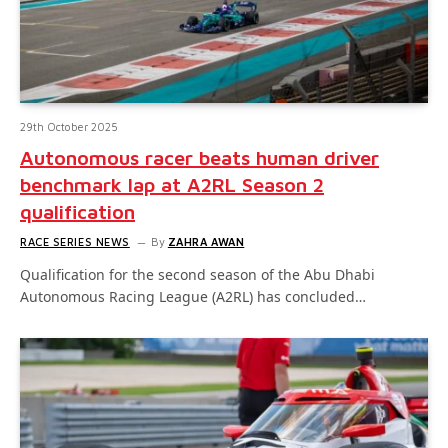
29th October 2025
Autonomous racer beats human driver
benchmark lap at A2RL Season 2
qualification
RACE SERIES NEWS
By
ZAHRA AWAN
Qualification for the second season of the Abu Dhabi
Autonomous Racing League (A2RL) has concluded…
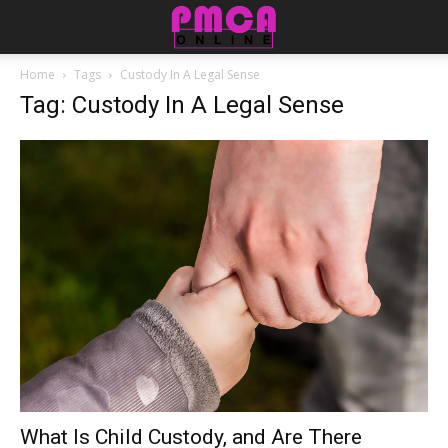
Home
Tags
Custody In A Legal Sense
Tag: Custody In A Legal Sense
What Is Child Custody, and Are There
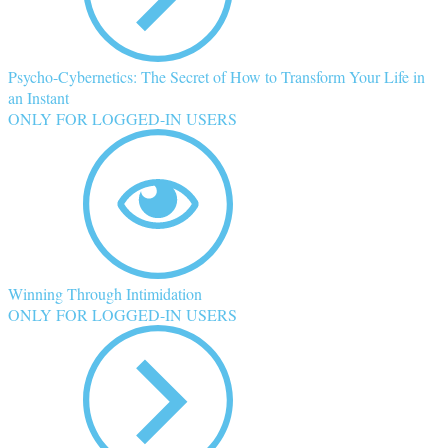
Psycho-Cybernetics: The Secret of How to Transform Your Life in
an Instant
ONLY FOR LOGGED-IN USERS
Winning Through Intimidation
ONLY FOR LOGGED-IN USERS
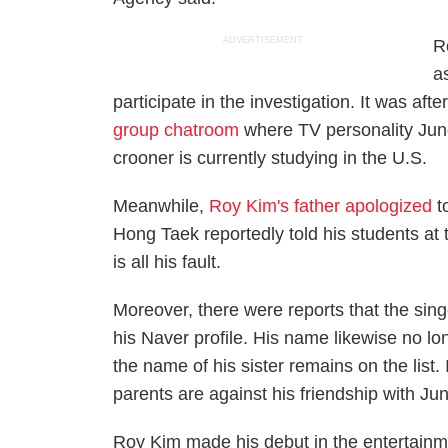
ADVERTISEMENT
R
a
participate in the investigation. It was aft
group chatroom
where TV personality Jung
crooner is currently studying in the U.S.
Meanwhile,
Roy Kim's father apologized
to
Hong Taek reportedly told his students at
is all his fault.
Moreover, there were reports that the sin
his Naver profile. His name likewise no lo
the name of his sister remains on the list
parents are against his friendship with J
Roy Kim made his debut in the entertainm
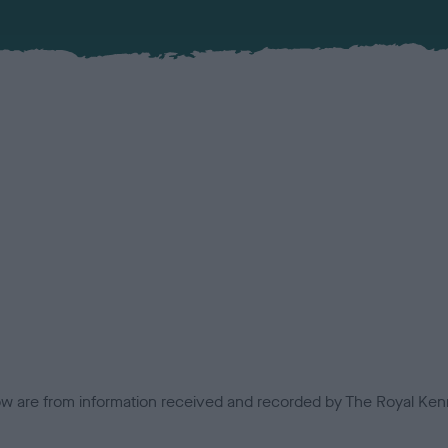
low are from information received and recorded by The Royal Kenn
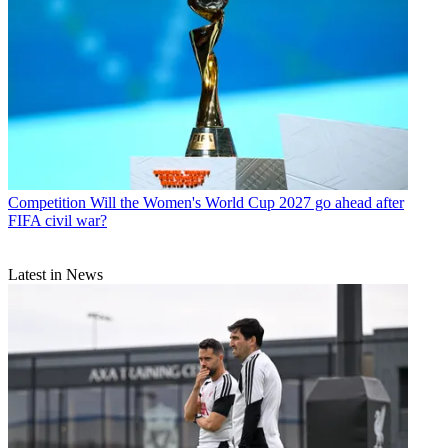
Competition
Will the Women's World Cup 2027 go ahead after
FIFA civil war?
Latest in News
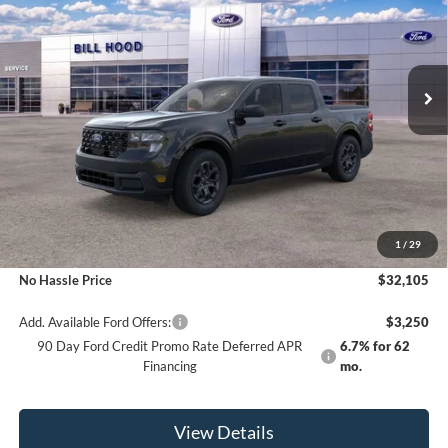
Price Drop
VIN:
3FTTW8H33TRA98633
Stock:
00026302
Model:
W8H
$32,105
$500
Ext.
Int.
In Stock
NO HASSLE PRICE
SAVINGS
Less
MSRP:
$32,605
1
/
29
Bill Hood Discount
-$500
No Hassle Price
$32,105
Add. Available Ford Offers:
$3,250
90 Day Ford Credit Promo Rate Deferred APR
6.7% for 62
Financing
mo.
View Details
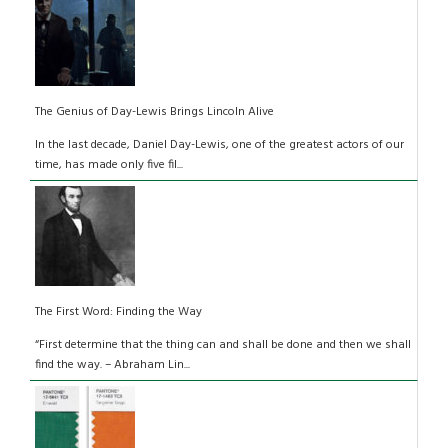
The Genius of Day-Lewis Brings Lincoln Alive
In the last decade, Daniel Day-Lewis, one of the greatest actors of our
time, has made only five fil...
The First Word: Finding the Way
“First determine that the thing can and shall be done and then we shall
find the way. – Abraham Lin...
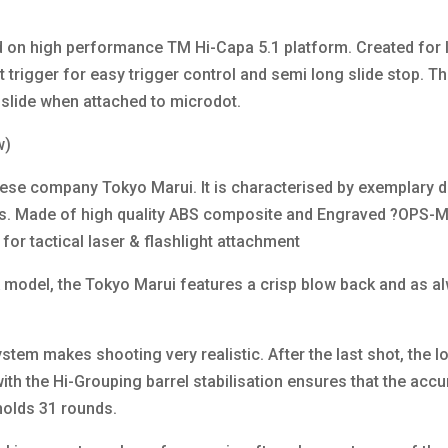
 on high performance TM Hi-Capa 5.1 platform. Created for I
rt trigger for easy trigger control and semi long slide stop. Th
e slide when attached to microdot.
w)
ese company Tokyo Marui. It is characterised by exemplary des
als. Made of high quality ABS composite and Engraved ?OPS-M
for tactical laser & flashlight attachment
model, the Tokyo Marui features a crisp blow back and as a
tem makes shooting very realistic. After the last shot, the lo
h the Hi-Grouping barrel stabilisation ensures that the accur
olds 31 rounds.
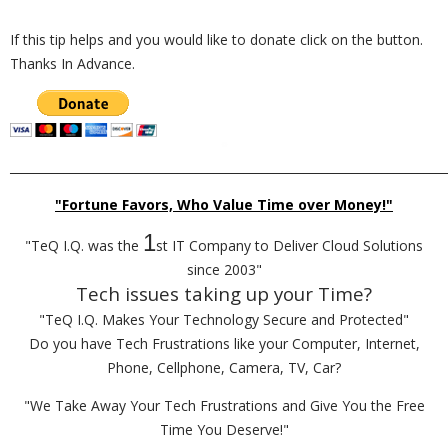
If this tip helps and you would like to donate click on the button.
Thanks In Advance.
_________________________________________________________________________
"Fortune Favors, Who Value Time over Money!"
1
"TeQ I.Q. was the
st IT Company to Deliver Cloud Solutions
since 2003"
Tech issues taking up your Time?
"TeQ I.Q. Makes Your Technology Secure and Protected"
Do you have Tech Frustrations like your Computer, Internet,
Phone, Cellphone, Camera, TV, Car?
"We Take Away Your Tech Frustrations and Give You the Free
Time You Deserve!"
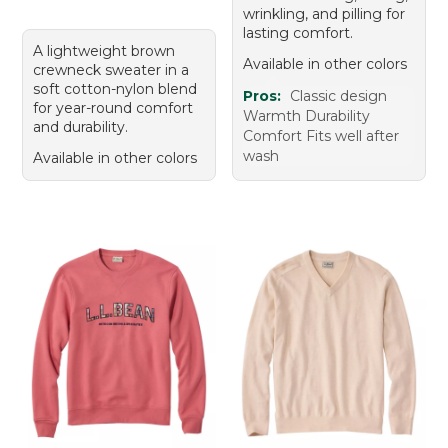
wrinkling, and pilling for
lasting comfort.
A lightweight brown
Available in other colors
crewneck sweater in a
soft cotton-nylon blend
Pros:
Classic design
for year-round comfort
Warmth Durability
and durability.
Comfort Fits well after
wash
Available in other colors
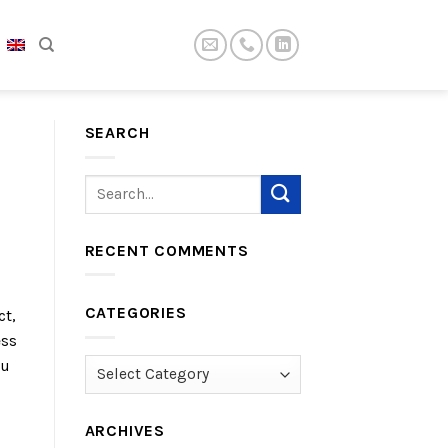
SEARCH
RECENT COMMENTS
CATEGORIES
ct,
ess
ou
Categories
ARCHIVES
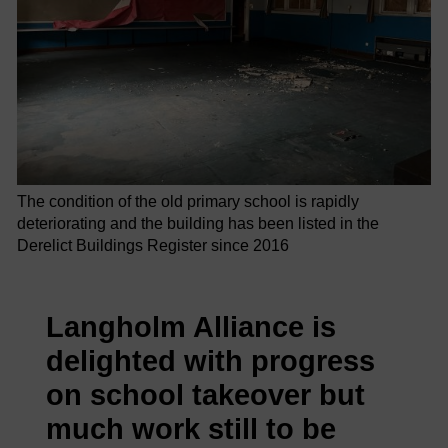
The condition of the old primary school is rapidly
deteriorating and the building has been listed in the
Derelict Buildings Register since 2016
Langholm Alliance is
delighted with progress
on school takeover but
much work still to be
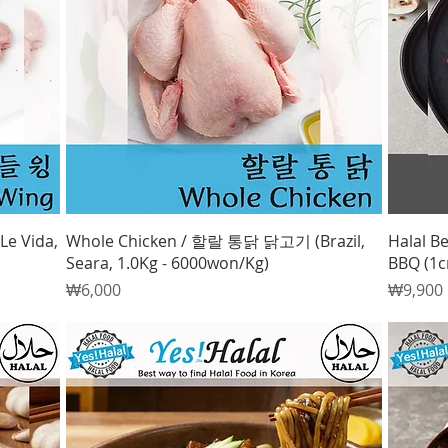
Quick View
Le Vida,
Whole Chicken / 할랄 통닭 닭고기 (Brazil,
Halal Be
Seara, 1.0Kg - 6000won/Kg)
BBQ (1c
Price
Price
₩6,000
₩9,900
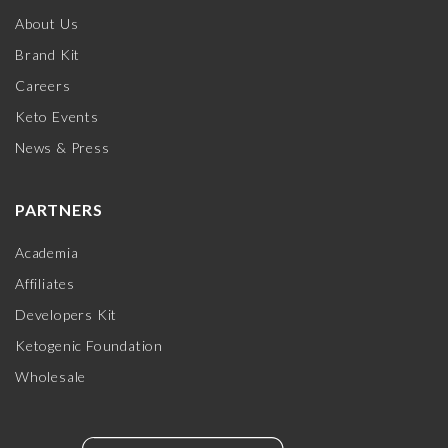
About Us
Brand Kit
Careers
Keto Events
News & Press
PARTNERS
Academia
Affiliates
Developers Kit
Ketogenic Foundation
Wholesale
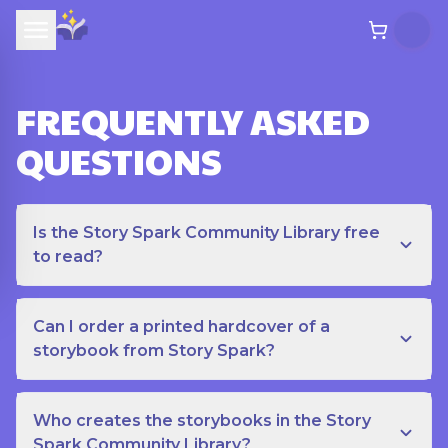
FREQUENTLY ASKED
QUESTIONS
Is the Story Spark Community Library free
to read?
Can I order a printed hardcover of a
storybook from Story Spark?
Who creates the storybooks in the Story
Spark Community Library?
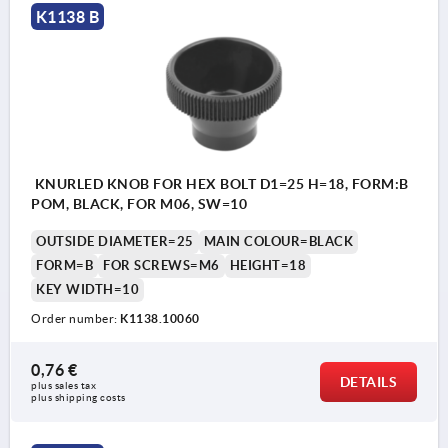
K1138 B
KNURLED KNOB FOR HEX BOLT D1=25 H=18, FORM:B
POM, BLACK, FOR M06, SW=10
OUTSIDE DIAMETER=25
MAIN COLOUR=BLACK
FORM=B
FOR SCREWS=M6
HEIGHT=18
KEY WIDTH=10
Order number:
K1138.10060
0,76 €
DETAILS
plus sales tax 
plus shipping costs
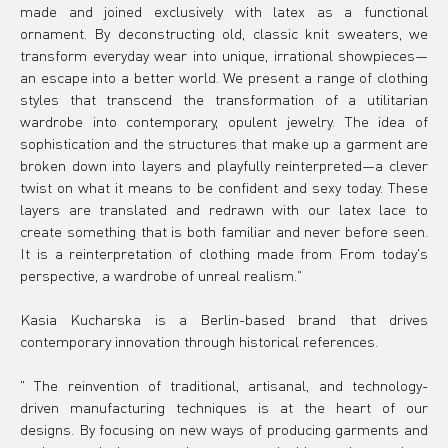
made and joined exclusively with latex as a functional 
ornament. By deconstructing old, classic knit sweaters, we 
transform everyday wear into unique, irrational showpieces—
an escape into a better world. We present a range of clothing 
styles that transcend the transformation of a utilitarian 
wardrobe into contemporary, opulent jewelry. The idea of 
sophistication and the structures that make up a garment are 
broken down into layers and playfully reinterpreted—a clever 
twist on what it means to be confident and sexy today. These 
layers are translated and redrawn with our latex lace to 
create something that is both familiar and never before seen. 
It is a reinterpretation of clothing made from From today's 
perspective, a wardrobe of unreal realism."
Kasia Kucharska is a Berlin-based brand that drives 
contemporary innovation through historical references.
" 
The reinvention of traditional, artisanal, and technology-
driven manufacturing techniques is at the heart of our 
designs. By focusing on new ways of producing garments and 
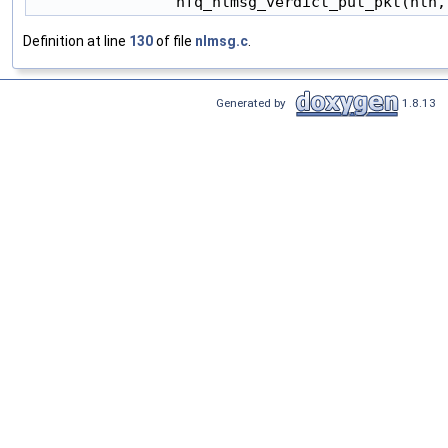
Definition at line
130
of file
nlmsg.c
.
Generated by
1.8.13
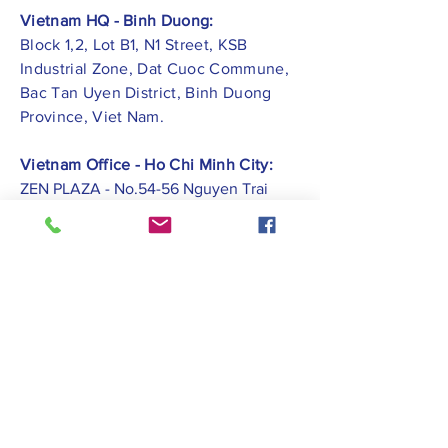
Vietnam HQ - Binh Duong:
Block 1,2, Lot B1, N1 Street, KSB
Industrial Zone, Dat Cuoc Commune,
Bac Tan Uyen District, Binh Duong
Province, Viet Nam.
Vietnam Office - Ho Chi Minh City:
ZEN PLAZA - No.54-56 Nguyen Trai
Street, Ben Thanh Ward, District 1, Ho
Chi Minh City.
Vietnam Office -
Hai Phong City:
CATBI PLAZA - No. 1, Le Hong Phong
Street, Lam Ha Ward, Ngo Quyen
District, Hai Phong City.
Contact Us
=====
**Prompt:** Out of the records above, please copy exactly the lines from the line with "model, the Tokyo" up to and including the line with "Thanks In Advance.", minus the pictures.

**Answer to this problem:**
model, the Tokyo Marui features a crisp blow back and as a
tem makes shooting very realistic. After the last shot, the lo
h the Hi-Grouping barrel stabilisation ensures that the accur
olds 31 rounds.
If this tip helps and you would like to donate click on the button.
Thanks In Advance.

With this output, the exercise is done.